===== Data provided =====
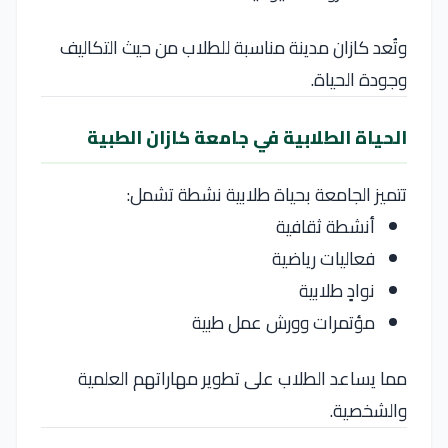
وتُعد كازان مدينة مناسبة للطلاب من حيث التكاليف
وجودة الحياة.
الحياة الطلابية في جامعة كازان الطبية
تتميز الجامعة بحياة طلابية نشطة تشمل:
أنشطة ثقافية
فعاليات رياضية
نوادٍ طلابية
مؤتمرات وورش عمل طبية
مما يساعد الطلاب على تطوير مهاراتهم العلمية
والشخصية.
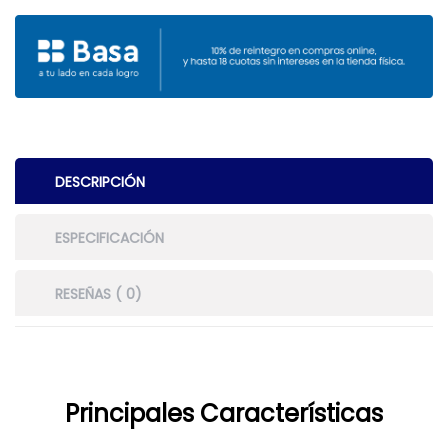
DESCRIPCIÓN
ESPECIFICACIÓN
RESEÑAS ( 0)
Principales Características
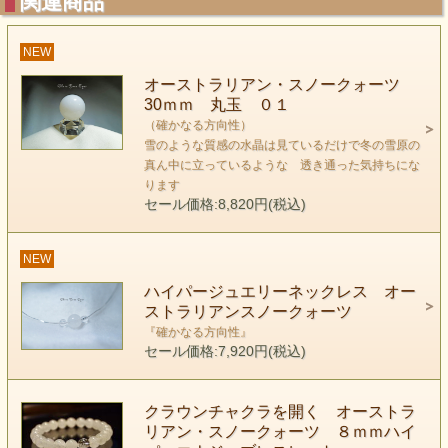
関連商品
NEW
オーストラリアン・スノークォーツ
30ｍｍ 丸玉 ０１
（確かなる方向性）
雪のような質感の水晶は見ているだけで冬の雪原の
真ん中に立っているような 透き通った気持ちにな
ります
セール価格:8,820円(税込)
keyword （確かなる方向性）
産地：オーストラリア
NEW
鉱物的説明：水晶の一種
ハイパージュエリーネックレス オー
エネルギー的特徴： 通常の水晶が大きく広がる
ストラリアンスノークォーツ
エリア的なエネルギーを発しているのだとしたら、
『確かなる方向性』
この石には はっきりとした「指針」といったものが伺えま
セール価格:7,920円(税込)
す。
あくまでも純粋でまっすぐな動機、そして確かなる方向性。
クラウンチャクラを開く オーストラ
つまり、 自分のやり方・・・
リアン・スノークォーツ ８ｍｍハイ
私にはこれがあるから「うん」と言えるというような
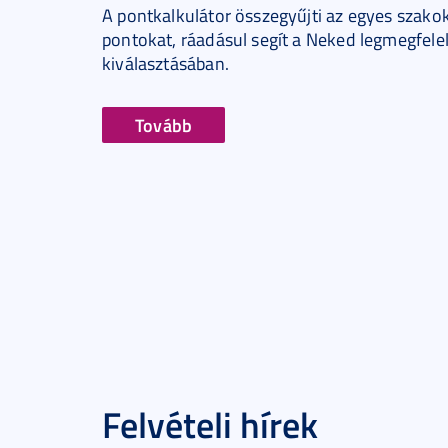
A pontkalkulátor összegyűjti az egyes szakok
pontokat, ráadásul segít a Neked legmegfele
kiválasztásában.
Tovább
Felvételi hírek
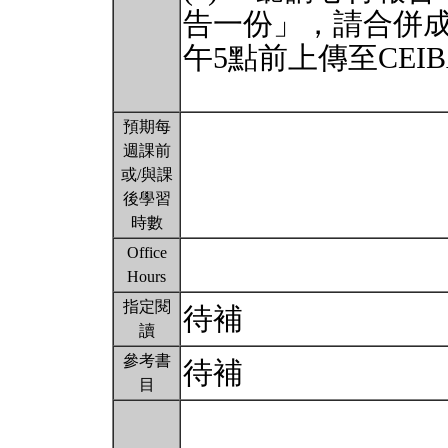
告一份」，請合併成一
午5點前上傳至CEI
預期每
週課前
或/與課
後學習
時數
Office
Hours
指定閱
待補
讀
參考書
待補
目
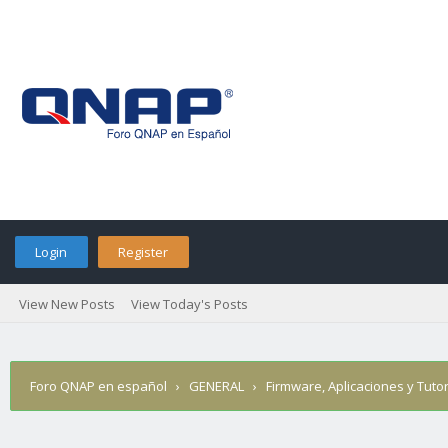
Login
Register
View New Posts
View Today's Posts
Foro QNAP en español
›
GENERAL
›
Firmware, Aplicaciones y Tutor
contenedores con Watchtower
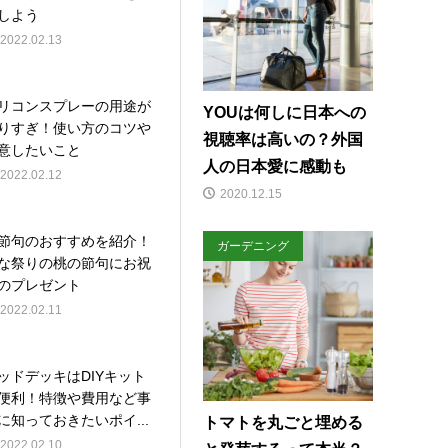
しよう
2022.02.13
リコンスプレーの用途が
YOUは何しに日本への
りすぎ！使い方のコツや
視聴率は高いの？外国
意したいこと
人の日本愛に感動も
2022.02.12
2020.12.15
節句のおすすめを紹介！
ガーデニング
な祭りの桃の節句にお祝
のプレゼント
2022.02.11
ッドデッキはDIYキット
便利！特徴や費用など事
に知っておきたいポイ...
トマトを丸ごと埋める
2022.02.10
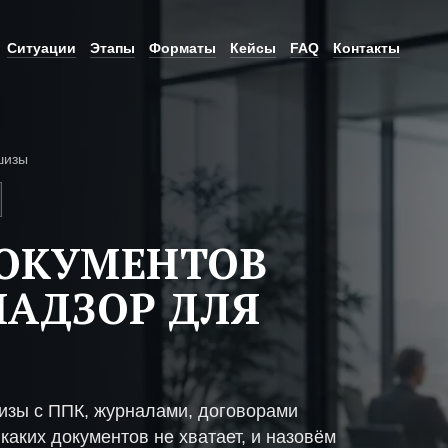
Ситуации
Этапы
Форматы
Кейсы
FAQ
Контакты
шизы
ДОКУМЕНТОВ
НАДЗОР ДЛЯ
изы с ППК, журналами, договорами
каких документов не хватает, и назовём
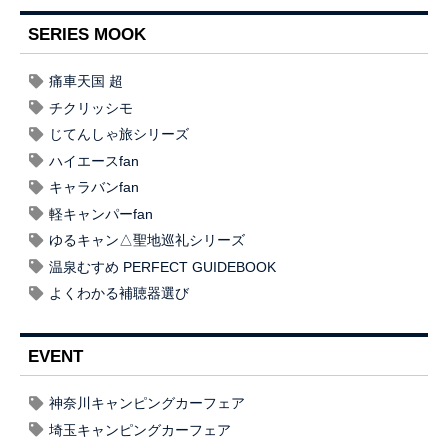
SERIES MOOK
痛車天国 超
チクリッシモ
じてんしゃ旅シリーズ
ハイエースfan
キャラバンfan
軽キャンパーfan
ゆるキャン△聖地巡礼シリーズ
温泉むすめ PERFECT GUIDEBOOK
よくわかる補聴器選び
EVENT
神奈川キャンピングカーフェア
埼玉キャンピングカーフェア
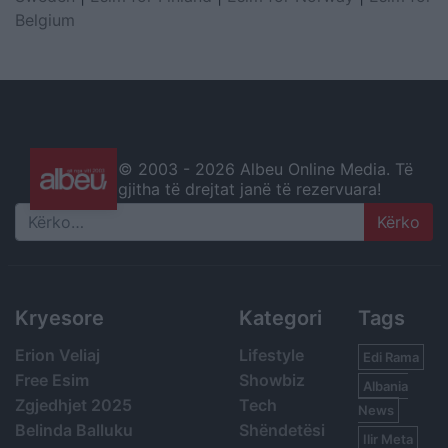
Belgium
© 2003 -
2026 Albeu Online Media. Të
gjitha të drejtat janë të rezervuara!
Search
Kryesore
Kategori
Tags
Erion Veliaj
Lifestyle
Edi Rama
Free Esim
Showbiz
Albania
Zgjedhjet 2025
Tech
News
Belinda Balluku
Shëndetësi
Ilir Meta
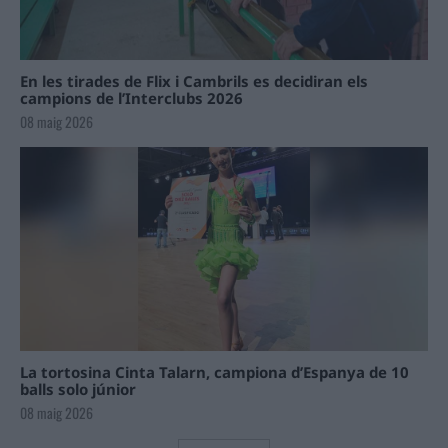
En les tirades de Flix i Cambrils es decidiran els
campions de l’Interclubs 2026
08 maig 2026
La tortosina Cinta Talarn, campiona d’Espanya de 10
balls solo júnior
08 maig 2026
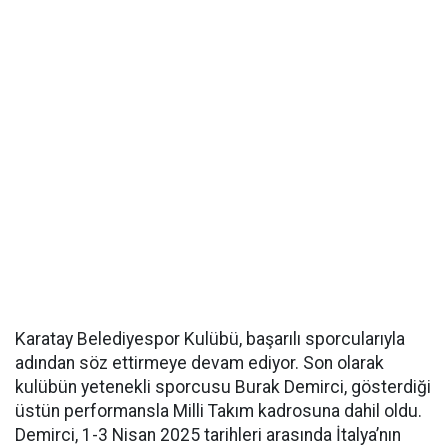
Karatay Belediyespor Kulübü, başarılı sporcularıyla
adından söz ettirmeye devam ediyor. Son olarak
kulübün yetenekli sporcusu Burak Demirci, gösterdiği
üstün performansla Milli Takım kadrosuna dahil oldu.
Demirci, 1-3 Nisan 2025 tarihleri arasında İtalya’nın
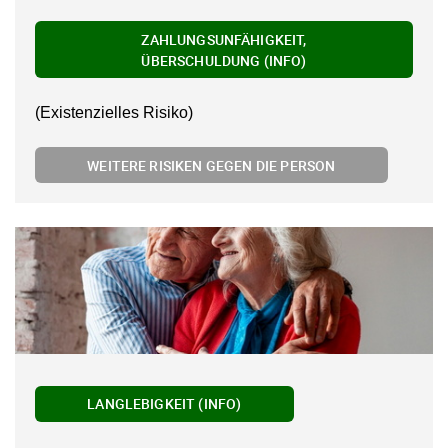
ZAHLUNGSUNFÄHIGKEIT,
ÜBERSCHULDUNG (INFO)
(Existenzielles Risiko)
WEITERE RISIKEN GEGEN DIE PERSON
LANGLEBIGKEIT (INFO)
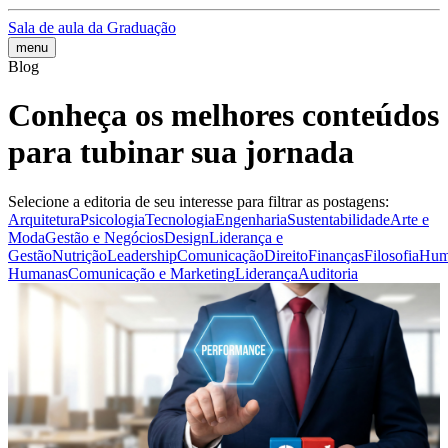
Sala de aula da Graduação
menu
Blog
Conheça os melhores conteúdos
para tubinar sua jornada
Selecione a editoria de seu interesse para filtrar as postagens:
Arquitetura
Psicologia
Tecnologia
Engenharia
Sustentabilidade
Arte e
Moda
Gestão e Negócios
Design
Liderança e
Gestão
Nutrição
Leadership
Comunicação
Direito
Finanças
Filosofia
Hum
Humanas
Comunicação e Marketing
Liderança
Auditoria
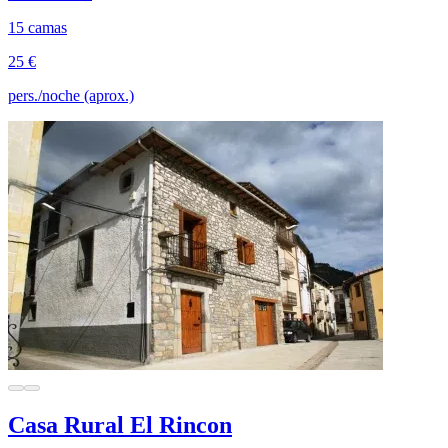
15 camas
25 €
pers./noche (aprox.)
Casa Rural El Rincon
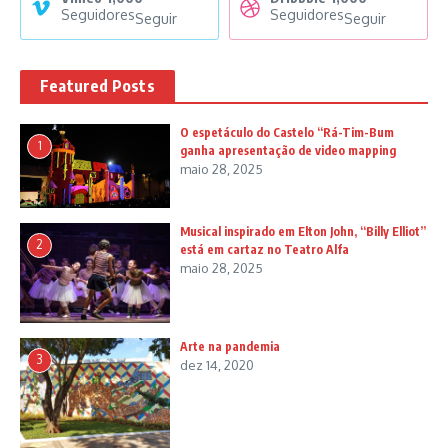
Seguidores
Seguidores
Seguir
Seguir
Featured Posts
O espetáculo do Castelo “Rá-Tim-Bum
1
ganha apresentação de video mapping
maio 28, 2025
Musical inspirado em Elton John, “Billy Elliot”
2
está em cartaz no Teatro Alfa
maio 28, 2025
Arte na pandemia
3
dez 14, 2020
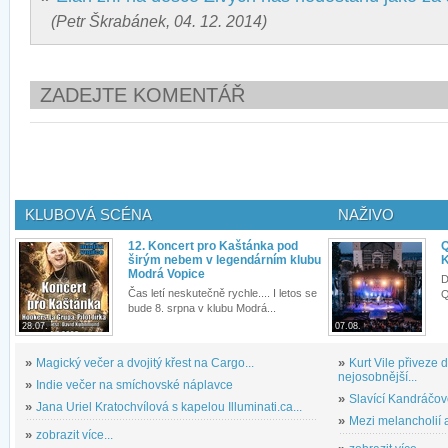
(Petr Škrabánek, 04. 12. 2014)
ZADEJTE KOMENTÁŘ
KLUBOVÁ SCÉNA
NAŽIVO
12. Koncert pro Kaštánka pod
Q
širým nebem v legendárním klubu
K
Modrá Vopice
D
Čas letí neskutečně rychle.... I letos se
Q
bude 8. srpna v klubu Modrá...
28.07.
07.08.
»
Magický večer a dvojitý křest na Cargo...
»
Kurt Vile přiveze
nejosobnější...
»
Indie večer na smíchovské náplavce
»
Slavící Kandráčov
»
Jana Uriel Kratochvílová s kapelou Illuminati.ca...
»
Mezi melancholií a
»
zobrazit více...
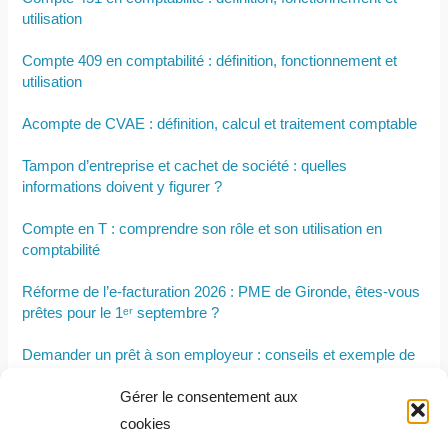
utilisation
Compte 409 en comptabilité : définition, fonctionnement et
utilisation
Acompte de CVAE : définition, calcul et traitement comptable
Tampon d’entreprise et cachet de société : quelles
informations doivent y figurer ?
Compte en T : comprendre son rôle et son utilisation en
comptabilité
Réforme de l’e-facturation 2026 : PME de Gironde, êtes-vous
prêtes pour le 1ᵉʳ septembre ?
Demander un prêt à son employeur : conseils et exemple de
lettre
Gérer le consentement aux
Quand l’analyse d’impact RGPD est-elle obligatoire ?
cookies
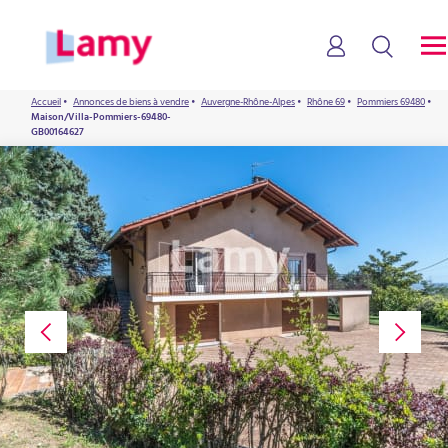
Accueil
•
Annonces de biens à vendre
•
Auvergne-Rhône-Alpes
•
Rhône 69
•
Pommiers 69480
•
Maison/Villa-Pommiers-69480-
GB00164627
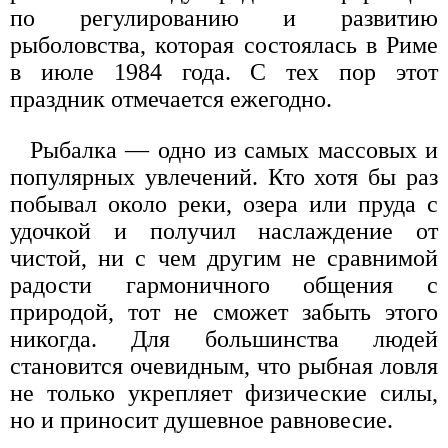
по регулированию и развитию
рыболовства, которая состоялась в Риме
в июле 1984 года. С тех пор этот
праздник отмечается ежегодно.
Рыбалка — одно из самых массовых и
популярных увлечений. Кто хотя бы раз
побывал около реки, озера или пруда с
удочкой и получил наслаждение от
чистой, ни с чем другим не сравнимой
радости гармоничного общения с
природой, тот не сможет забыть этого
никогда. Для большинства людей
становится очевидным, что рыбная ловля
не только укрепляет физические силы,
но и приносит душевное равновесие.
=====
▶ _Work item_
Copy each line above that contains the string "définition".

▶ _Output of the exercise_
Compte 409 en comptabilité : définition, fonctionnement et
Acompte de CVAE : définition, calcul et traitement comptable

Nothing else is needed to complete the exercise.